You are truly brilliant, but you know that. You have an exceptional ability to read people, and to say the right things. An extraordinary businessman. One who understands all of the strategies, including how to intersperse just enough of the personal into business dealings to achieve your desired outcome. Your knowledge of the personal is remarkable, and is exceeded only by your detachment from it.

Your ego demands honesty from other people, yet you feel that you are above adhering to it. Not to deliberately deceive someone, as in to cheat them in business-- you know that you have many other skills to get what you want without lowering yourself to that type of dishonesty. Your own dishonesty plays in with your avoidance game. The lie by omission. The refusal to face a conflicting opinion. The refusal to acknowledge that someone else may feel differently about something you may have done – or worse, that they may be right.

You promote expectations in other people’s minds, then denigrate them for having those expectations, using their presumptions against them, calling them “unrealistic.”

There’s no need for you to apologize, because you know exactly the outcome of any given conversation, because you’ve already had it in your head. Besides, if you don’t face them you have no need to acknowledge your actions and, therefore, no need to apologize.

You limit everything that is personal. You keep yourself alone and separate from the commoners, because you know you are truly different. That doesn’t mean you don’t have supporters and fans, and that is all you need. The yes-men, the people awed by your brilliance and charisma. Keeping relationships superficial absolves your full personal involvement and allows you to bask in the adoration and praise that is heaped on you even when you’re not there. He’s a great guy.

Argument or discussion are not means to the end of creating a better outcome, but are used an enjoyable pastime, a pleasant diversion--like a bar room debate--that will be shut down the moment it gets real, or if you feel you could lose ground.

I have to face what’s real. Even in light of things you may have said recently, you truly have no use for me. And I have to stop listening to your words and focus on your actions. If I mattered to you, you would show me. Period. We mere humans do silly things like that. Not just for people we love, but even people we like. Even people we just know. Agreeing with your self-title actually allows me an acceptable enough reason to stop my constant tripping on the “why.” And I have learned your limits on love and friendship—as well as your capacity for them. I accept that our definitions are different. Loners don’t need friends.

I know that the man I fell in love with was a mirage, and as distant as the moon I thought him to be. And I am not “his star” like he said, but one of the many stars he looks down on--with the exception that for a brief moment he shined his light on me.

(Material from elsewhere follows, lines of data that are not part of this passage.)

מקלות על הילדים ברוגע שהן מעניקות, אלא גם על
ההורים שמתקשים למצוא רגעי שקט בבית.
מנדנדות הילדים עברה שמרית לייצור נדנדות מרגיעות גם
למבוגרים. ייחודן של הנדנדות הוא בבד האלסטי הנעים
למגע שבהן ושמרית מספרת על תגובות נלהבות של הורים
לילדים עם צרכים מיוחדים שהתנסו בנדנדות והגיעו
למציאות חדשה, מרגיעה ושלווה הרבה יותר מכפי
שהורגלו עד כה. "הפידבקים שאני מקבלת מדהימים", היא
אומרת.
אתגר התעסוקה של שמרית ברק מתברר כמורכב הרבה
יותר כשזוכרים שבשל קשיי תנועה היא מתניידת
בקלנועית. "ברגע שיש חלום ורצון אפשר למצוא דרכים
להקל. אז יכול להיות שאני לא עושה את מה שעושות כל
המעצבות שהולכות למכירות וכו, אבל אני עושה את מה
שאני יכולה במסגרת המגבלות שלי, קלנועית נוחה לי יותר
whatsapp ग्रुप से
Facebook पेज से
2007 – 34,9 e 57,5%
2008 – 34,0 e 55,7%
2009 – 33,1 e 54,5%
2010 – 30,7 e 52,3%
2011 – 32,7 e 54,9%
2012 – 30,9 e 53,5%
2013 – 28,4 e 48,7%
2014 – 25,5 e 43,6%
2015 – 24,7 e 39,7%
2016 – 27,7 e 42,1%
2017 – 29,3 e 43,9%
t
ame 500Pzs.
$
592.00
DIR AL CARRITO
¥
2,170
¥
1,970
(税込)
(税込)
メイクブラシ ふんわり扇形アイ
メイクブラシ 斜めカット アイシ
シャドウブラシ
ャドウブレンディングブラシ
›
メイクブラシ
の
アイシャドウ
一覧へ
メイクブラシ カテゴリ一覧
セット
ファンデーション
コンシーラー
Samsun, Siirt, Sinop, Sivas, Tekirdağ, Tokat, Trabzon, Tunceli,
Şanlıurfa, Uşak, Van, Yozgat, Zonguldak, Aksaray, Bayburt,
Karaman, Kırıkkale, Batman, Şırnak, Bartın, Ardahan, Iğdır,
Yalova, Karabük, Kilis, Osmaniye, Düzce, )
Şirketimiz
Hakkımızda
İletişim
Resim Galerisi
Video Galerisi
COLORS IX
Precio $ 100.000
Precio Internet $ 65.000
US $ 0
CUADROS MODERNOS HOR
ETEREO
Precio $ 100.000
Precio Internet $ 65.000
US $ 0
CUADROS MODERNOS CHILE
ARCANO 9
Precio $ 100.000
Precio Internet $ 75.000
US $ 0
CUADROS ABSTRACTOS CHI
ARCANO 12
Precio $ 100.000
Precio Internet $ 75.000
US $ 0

I continue to love that man anyway, as illusory as he is, because love of any kind is positive (and resistance to it was harder!), and will learn soon how to re-channel it into something even more beneficial, to more people. And love without the burden of expectation in and of itself feels good. I don't have to delete him, block him, or cut him out. I can just let him be there. I can even acknowledge and interact with him. It's quite freeing.

Thank you, my sociopath, for helping me learn that.

“I had some dreams,  
they were clouds in my coffee…”

Putting it out there: I understand that my determination to learn to be patient and accepting of what is will stir up resistance from old habits. And I will be more forgiving of myself, and not be too harsh when I have moments of lower frequency.

--If I’m going to learn fucking patience and acceptance, I’d damn well better give some of it to myself!